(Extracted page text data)
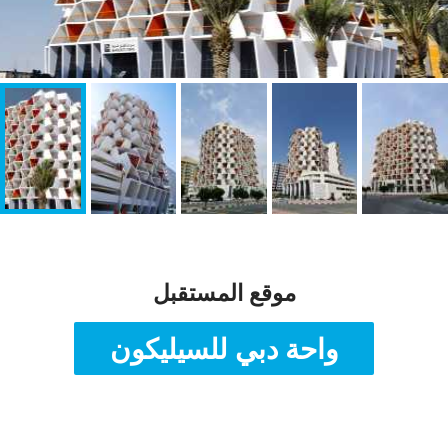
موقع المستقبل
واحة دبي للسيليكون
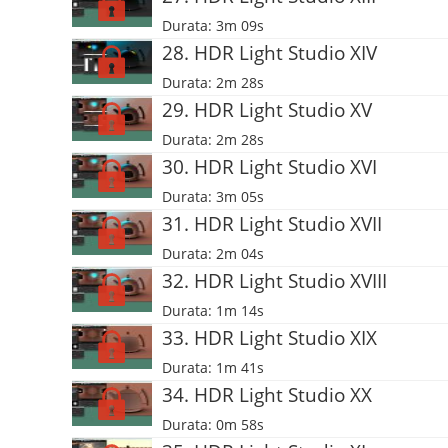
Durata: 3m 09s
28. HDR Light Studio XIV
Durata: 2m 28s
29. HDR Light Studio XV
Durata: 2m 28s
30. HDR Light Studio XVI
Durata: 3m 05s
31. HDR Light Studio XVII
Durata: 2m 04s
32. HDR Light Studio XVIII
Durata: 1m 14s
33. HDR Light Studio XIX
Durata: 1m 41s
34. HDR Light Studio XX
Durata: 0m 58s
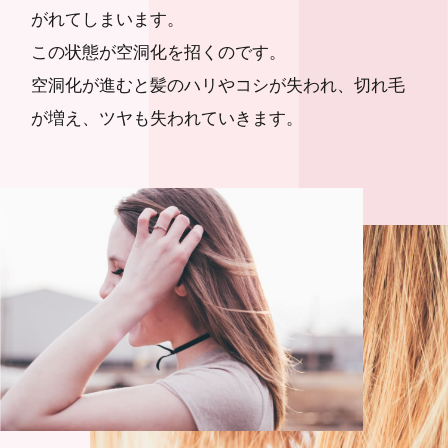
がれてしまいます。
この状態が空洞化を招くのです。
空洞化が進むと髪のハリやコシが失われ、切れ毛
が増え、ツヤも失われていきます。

---

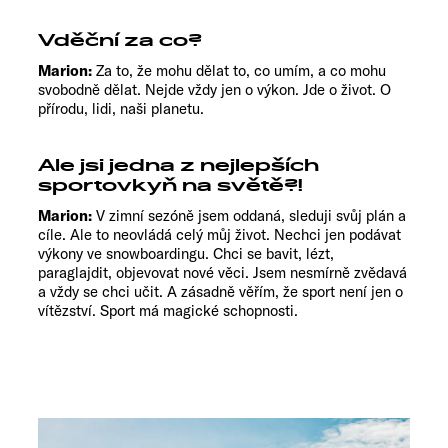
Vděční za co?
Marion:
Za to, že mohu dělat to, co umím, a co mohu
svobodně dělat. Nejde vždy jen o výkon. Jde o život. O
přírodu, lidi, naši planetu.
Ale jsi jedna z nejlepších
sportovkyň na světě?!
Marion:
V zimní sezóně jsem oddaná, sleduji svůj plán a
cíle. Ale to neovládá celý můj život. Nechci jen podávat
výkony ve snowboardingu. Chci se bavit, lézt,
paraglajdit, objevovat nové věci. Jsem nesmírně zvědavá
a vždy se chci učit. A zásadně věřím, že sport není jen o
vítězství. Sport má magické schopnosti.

* * *

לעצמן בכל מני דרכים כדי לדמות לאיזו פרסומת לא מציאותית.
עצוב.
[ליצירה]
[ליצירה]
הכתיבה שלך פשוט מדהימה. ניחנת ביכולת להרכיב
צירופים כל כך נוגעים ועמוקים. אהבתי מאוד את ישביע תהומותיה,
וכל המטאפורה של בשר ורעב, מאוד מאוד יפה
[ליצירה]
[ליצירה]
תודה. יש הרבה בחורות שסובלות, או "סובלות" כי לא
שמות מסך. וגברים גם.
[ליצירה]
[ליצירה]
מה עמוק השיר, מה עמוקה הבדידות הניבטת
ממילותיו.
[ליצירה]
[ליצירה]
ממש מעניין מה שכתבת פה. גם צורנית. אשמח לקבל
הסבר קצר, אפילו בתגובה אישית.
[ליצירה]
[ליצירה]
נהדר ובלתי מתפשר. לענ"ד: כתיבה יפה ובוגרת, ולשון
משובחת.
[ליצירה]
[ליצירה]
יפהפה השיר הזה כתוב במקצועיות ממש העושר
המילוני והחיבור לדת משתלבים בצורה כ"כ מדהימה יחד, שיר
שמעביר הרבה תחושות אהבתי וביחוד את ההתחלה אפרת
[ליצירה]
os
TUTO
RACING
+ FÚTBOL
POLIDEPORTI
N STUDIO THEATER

What is being asked
Leaving out the pictures, please output the lines in the entries above from the one with "32. HDR Light Studio XVIII" through the one with "が増え、ツヤも失われていきます。", exactly as they are.

Result
32. HDR Light Studio XVIII
Durata: 1m 14s
33. HDR Light Studio XIX
Durata: 1m 41s
34. HDR Light Studio XX
Durata: 0m 58s
がれてしまいます。
この状態が空洞化を招くのです。
空洞化が進むと髪のハリやコシが失われ、切れ毛
が増え、ツヤも失われていきます。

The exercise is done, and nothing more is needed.